Understandably, when I sent my edits and offline material to the U.S., it confused the hell out of them because my 25fps Quicktime movie was one second short. Of course, when dropped into their editing system, it ended up being the right length. It wasn't the DIT's fault but better communication could prevent this.

6) Be on set and and be at the colour correction

This way, you know the director’s, agency's and client's preferred takes; hopefully they all agree but sometimes they don't. You also need to know if they need to be specially treated. Generally, it's the last or penultimate takes that are the preferred. Why would they continue filming once they’ve got a shot they’re happy with? Maybe they’d shoot another take just to be safe.

7) Keep tabs on your cuts

Name all your cuts precisely, keeping track of which ones are going down well and what they like about those cuts. Some agency producers don’t even look at what you’re sending them, they just send the cut to the creative and client and pass on their feedback. You will be asked to do countless versions and then, at the end, they might combine one of the earliest cuts you did with one of your latest. I name them by day and then a, b, c, d, or v1, v2, v3 etc. I think the furthest I've got in one day is the letter ‘n’ and that was for a four second edit. That said, my way of attaching a letter confuses everyone else apart from me and most use the 'v' system. As I say, be prepared to be asked for umpteen different versions over several days or weeks only for them to come back to their original storyboarded version.

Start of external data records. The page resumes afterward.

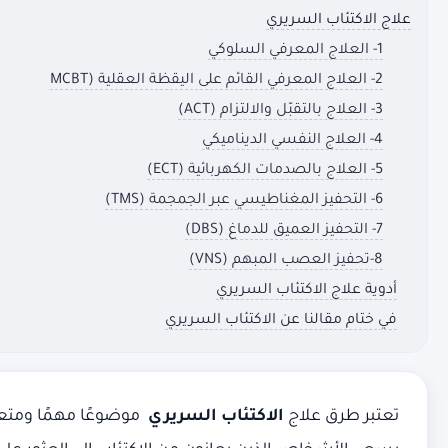
علاج الاكتئاب السريري
1- العلاج المعرفي السلوكي
2- العلاج المعرفي القائم على اليقظة العقلية (MCBT
3- العلاج بالتقبّل والالتزام (ACT)
4- العلاج النفسي الديناميكي
5- العلاج بالصدمات الكهربائية (ECT)
6- التحفيز المغناطيسي عبر الجمجمة (TMS)
7- التحفيز العميق للدماغ (DBS)
8-تحفيز العصب المبهم (VNS)
أدوية علاج الاكتئاب السريري
في ختام مقالنا عن الاكتئاب السريري
تعتبر طرق علاج
الاكتئاب السريري
موضوعًا مهمًا ومتعد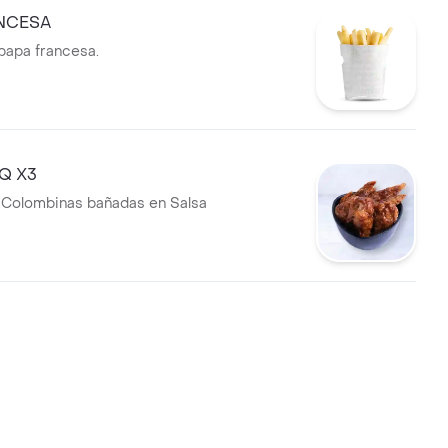
NCESA
papa francesa.
BQ X3
 Colombinas bañadas en Salsa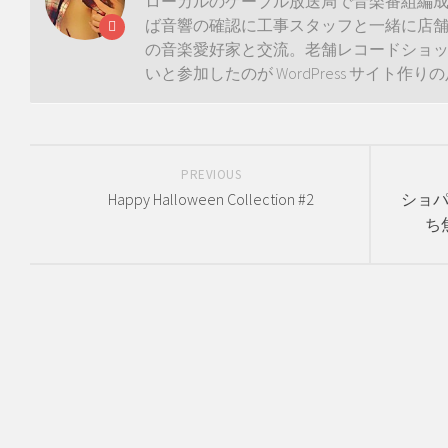
ローカルのケーブル放送局で音楽番組編
ば音響の確認に工事スタッフと一緒に店
の音楽愛好家と交流。老舗レコードショ
いと参加したのが WordPress サイト
PREVIOUS
Happy Halloween Collection #2
ショ
ち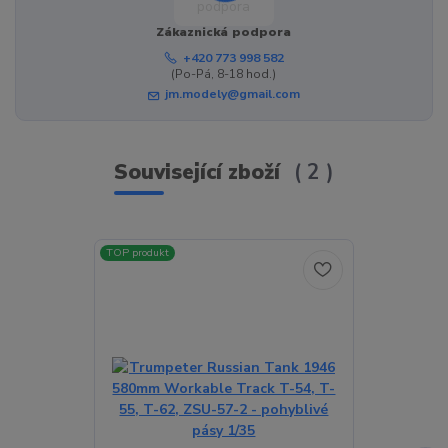
Zákaznická podpora
+420 773 998 582
(Po-Pá, 8-18 hod.)
jm.modely@gmail.com
Související zboží
2
TOP produkt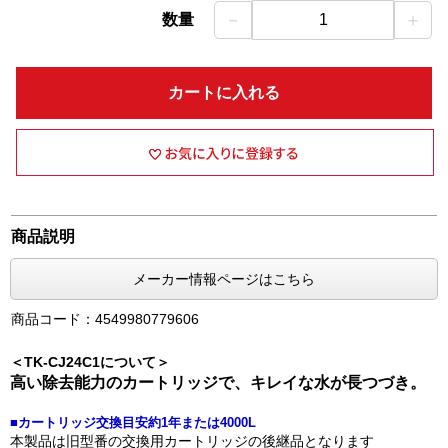
－
＋
数量
1
カートに入れる
商品説明
メーカー情報ページはこちら
商品コード：4549980779606
＜TK-CJ24C1について＞
高い除去能力のカートリッジで、キレイな水が長つづき。
■カートリッジ交換目安約1年または4000L
本製品は旧型番の交換用カートリッジの後継品となります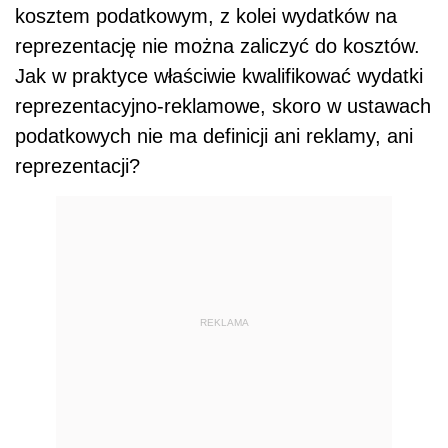
kosztem podatkowym, z kolei wydatków na
reprezentację nie można zaliczyć do kosztów.
Jak w praktyce właściwie kwalifikować wydatki
reprezentacyjno-reklamowe, skoro w ustawach
podatkowych nie ma definicji ani reklamy, ani
reprezentacji?
REKLAMA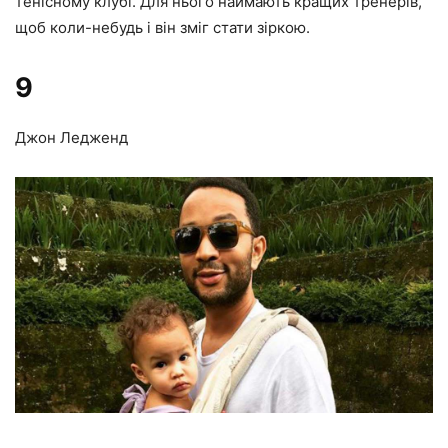
тенісному клубі. Для нього наймають кращих тренерів,
щоб коли-небудь і він зміг стати зіркою.
9
Джон Ледженд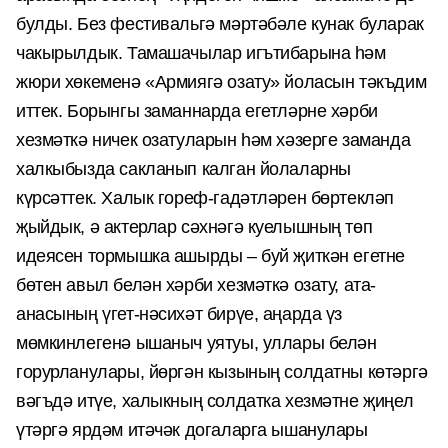
булды. Без фестивальгә мәртәбәле кунак буларак
чакырылдык. Тамашачылар игътибарына һәм
жюри хөкеменә «Армиягә озату» йоласын тәкъдим
иттек. Борынгы заманнарда егетләрне хәрби
хезмәткә ничек озатуларын һәм хәзерге заманда
халкыбызда сакланып калган йолаларны
күрсәттек. Халык гореф-гадәтләрен бөртекләп
җыйдык, ә актерлар сәхнәгә куелышның төп
идеясен тормышка ашырды – буй җиткән егетне
бөтен авыл белән хәрби хезмәткә озату, ата-
анасының үгет-нәсихәт бирүе, аңарда үз
мөмкинлегенә ышаныч уятуы, уллары белән
горурланулары, йөргән кызының солдатны көтәргә
вәгъдә итүе, халыкның солдатка хезмәтне җиңел
үтәргә ярдәм итәчәк догаларга ышанулары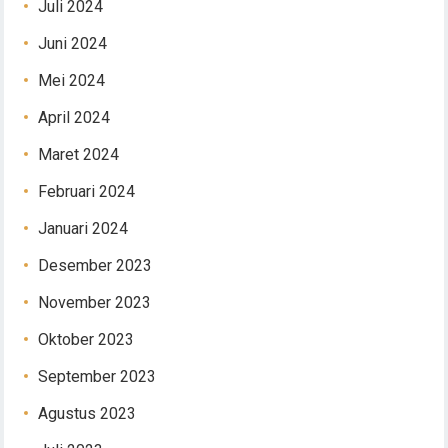
Juli 2024
Juni 2024
Mei 2024
April 2024
Maret 2024
Februari 2024
Januari 2024
Desember 2023
November 2023
Oktober 2023
September 2023
Agustus 2023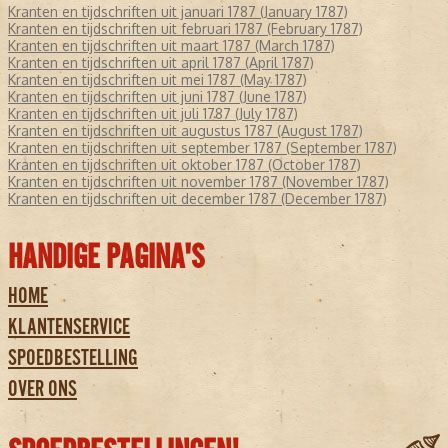
Kranten en tijdschriften uit januari 1787 (January 1787)
Kranten en tijdschriften uit februari 1787 (February 1787)
Kranten en tijdschriften uit maart 1787 (March 1787)
Kranten en tijdschriften uit april 1787 (April 1787)
Kranten en tijdschriften uit mei 1787 (May 1787)
Kranten en tijdschriften uit juni 1787 (June 1787)
Kranten en tijdschriften uit juli 1787 (July 1787)
Kranten en tijdschriften uit augustus 1787 (August 1787)
Kranten en tijdschriften uit september 1787 (September 1787)
Kranten en tijdschriften uit oktober 1787 (October 1787)
Kranten en tijdschriften uit november 1787 (November 1787)
Kranten en tijdschriften uit december 1787 (December 1787)
HANDIGE PAGINA'S
HOME
KLANTENSERVICE
SPOEDBESTELLING
OVER ONS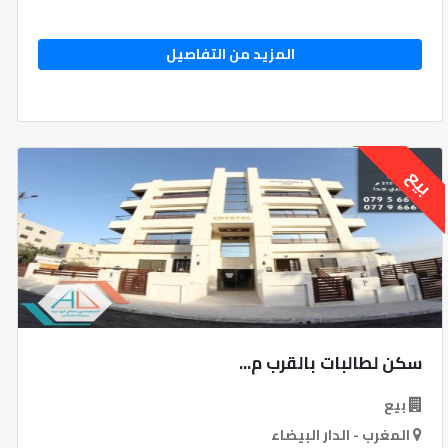
المزيد من التفاصيل
بيع
سكن لطالبات بالقرب م...
بيع
المغرب - الدار البيضاء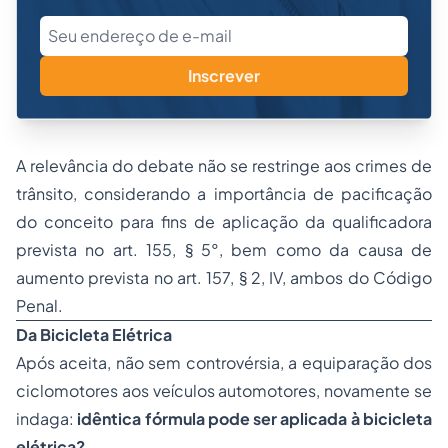
Inscrever
A relevância do debate não se restringe aos crimes de
trânsito, considerando a importância de pacificação
do conceito para fins de aplicação da qualificadora
prevista no art. 155, § 5°, bem como da causa de
aumento prevista no art. 157, § 2, IV, ambos do Código
Penal.
Da Bicicleta Elétrica
Após aceita, não sem controvérsia, a equiparação dos
ciclomotores aos veículos automotores, novamente se
indaga:
idêntica fórmula pode ser aplicada à bicicleta
elétrica?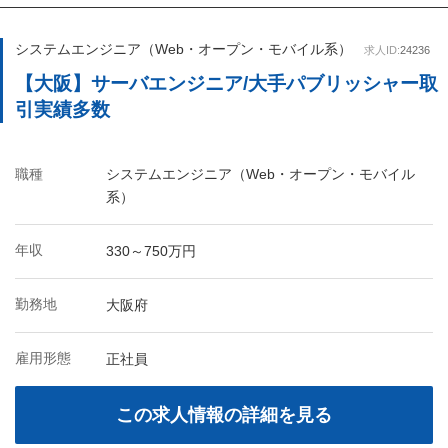
システムエンジニア（Web・オープン・モバイル系）
求人ID:
24236
【大阪】サーバエンジニア/大手パブリッシャー取
引実績多数
職種
システムエンジニア（Web・オープン・モバイル
系）
年収
330～750万円
勤務地
大阪府
雇用形態
正社員
この求人情報の詳細を見る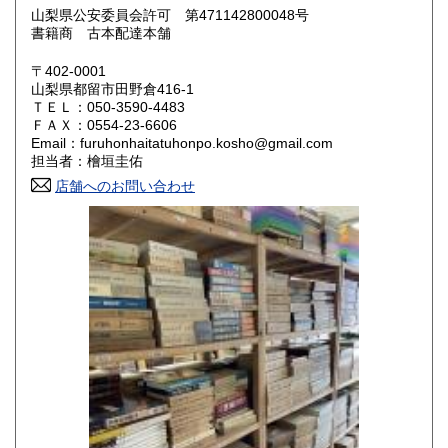
山梨県公安委員会許可 第471142800048号
鳥取県
島根県
800円
800円
書籍商 古本配達本舗
岡山県
広島県
800円
800円
〒402-0001
山梨県都留市田野倉416-1
ＴＥＬ：050-3590-4483
山口県
徳島県
800円
800円
ＦＡＸ：0554-23-6606
Email：furuhonhaitatuhonpo.kosho@gmail.com
香川県
愛媛県
800円
800円
担当者：檜垣圭佑
店舗へのお問い合わせ
高知県
福岡県
800円
800円
佐賀県
長崎県
800円
800円
熊本県
大分県
800円
800円
宮崎県
鹿児島県
800円
800円
沖縄県
1,500円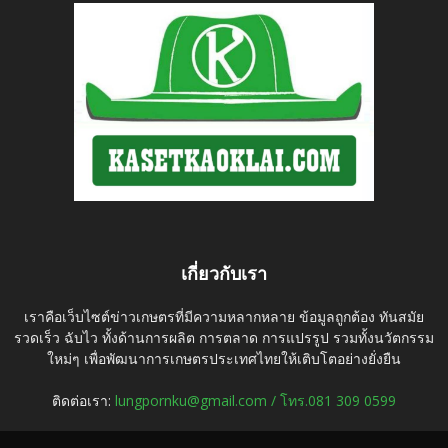
เกี่ยวกับเรา
เราคือเว็บไซต์ข่าวเกษตรที่มีความหลากหลาย ข้อมูลถูกต้อง ทันสมัย
รวดเร็ว ฉับไว ทั้งด้านการผลิต การตลาด การแปรรูป รวมทั้งนวัตกรรม
ใหม่ๆ เพื่อพัฒนาการเกษตรประเทศไทยให้เติบโตอย่างยั่งยืน
ติดต่อเรา:
lungpornku@gmail.com / โทร.081 309 0599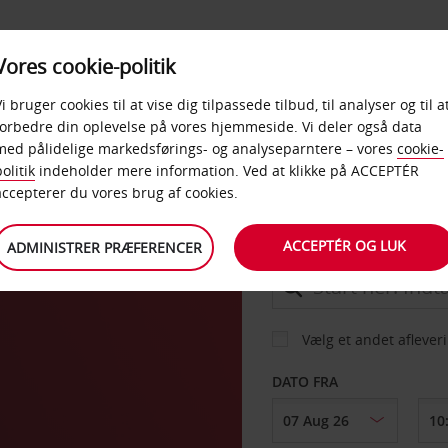
PRODUKTER &
Vores cookie-politik
BUD
TAXFREE & ERHVERV
KONTORER
Vi bruger cookies til at vise dig tilpassede tilbud, til analyser og til a
forbedre din oplevelse på vores hjemmeside. Vi deler også data
med pålidelige markedsførings- og analyseparntere – vores
cookie-
olitik
indeholder mere information. Ved at klikke på ACCEPTÉR
BIL
accepterer du vores brug af cookies.
ACCEPTÉR OG LUK
ADMINISTRER PRÆFERENCER
AFHENT FRA
Vælg et andet aflever
DATO FRA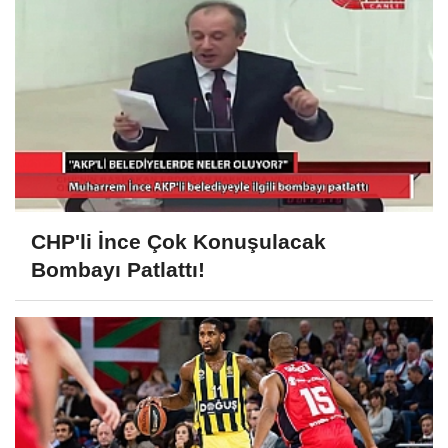
CHP'li İnce Çok Konuşulacak
Bombayı Patlattı!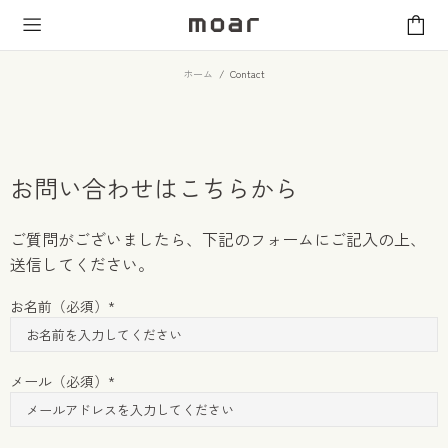
ホーム
Contact
お問い合わせは​こちらから
ご質問がございましたら、下記のフォームにご記入の上、
送信してください。
お名前（必須）
メール（必須）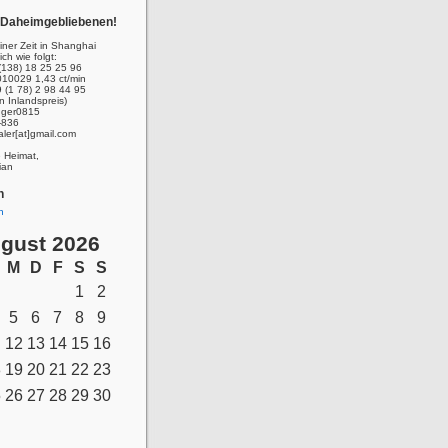
r Daheimgebliebenen!
ner Zeit in Shanghai
ich wie folgt:
(138) 18 25 25 96
010029 1,43 ct/min
 (1 78) 2 98 44 95
n Inlandspreis)
inger0815
-836
aler[at]gmail.com
e Heimat,
ian
n
n
gust 2026
M
D
F
S
S
1
2
5
6
7
8
9
12
13
14
15
16
8
19
20
21
22
23
5
26
27
28
29
30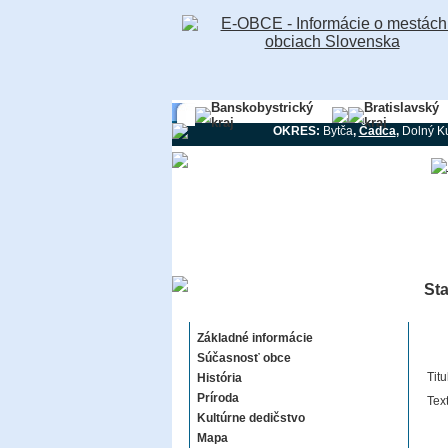
Banskobystrický
Bratislavský
kraj
kraj
OKRES:
Bytča
,
Čadca
,
Dolný K
Sta
Staškov
Základné informácie
Súčasnosť obce
Titu
História
Príroda
Tex
Kultúrne dedičstvo
Mapa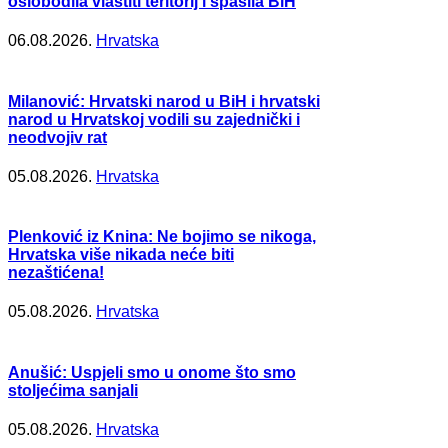
oslobodila vlastiti teritorij i spasila BiH
06.08.2026.
Hrvatska
Milanović: Hrvatski narod u BiH i hrvatski
narod u Hrvatskoj vodili su zajednički i
neodvojiv rat
05.08.2026.
Hrvatska
Plenković iz Knina: Ne bojimo se nikoga,
Hrvatska više nikada neće biti
nezaštićena!
05.08.2026.
Hrvatska
Anušić: Uspjeli smo u onome što smo
stoljećima sanjali
05.08.2026.
Hrvatska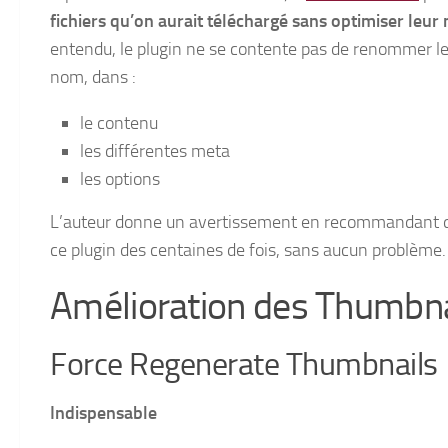
fichiers qu’on aurait téléchargé sans optimiser leur
entendu, le plugin ne se contente pas de renommer le f
nom, dans :
le contenu
les différentes meta
les options
L’auteur donne un avertissement en recommandant de 
ce plugin des centaines de fois, sans aucun problème.
Amélioration des Thumbna
Force Regenerate Thumbnails
Indispensable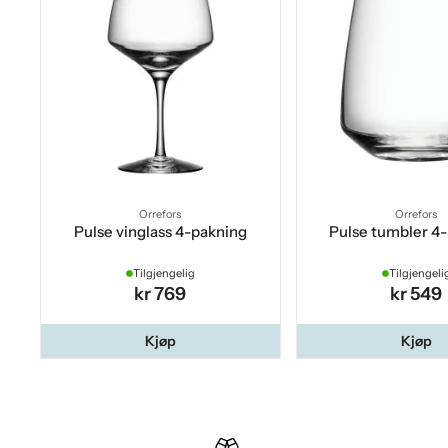
Orrefors
Orrefors
Pulse vinglass 4-pakning
Pulse tumbler 4
Tilgjengelig
Tilgjengeli
kr 769
kr 549
Kjøp
Kjøp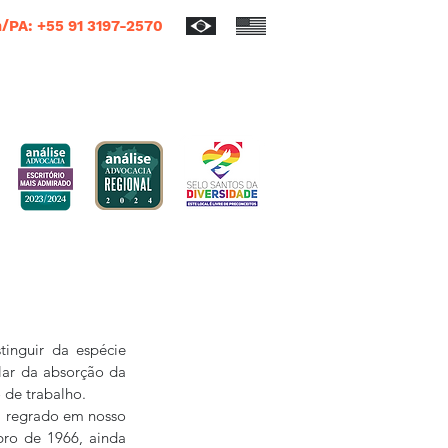
/PA: +55 91 3197-2570
inguir da espécie 
lar da absorção da 
 de trabalho.
m regrado em nosso 
bro de 1966, ainda 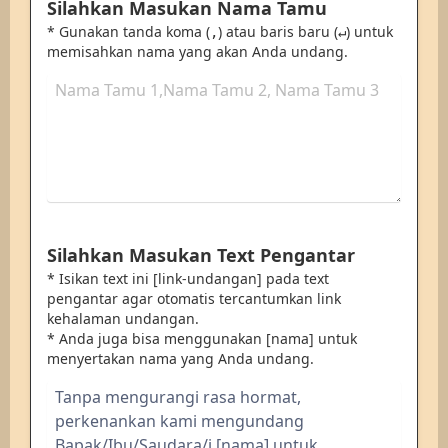
Silahkan Masukan Nama Tamu
* Gunakan tanda koma (
) atau baris baru (
) untuk
,
↵
memisahkan nama yang akan Anda undang.
Silahkan Masukan Text Pengantar
* Isikan text ini [link-undangan] pada text
pengantar agar otomatis tercantumkan link
kehalaman undangan.
* Anda juga bisa menggunakan [nama] untuk
menyertakan nama yang Anda undang.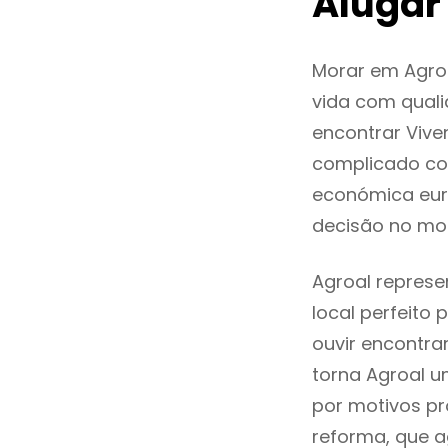
Alugar
Morar em Agro
vida com quali
encontrar Vive
complicado co
económica euro
decisão no mo
Agroal represe
local perfeito
ouvir encontr
torna Agroal u
por motivos pr
reforma, que a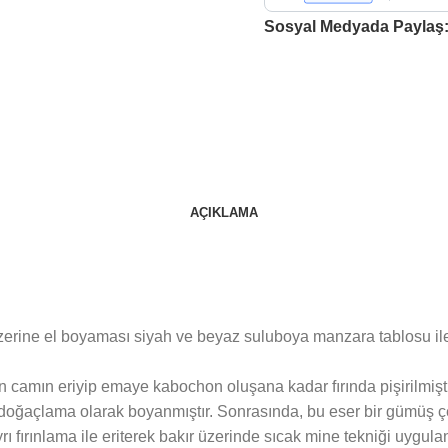
Sosyal Medyada Paylaş
AÇIKLAMA
rine el boyaması siyah ve beyaz suluboya manzara tablosu ile sü
an camın eriyip emaye kabochon oluşana kadar fırında pişirilmi
doğaçlama olarak boyanmıştır. Sonrasında, bu eser bir gümüş çer
ı fırınlama ile eriterek bakır üzerinde sıcak mine tekniği uygulan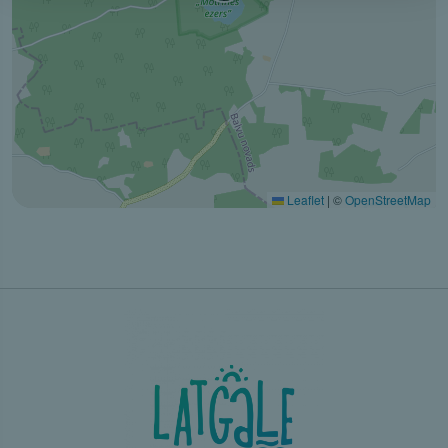
Leaflet
|
©
OpenStreetMap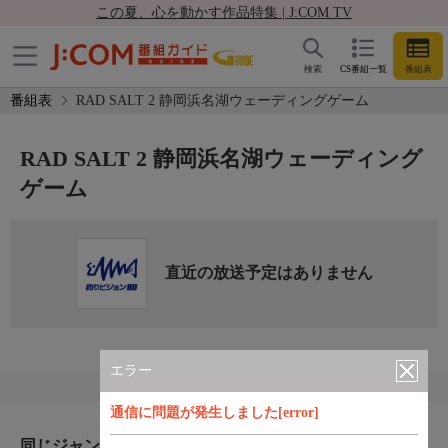
この夏、心を動かす作品特集 | J:COM TV
検索
CS番組一覧
番組表
番組表
RAD SALT 2 静岡浜名湖ウェーディングゲーム
RAD SALT 2 静岡浜名湖ウェーディング
ゲーム
直近の放送予定はありません
エラー
通信に問題が発生しました[error]
同じジャンルのおすすめ番組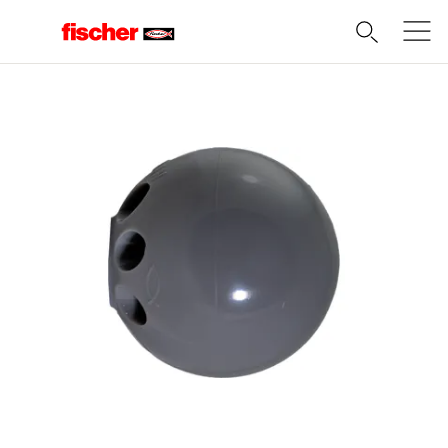
Domov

8) Be aware that some directors are more hands-on than others

Some directors like to work very closely, going through all the rushes, selecting takes and bfore handing it over to you. Some give you all the rushes and the script and say, "I'm off to Barbados -  I look forward to seeing what you come up with."

9) The most frequent brief you'll get is: 'It needs to be cool' 

Be bold and try things out and then be prepared for them to go with the safest, most obvious thing. This particularly applies to music selection.

And finally...

10) Don’t burn bridges

All my best, most lucrative and high-end jobs have come out of my first job at HANraHAN and the network of people I met there.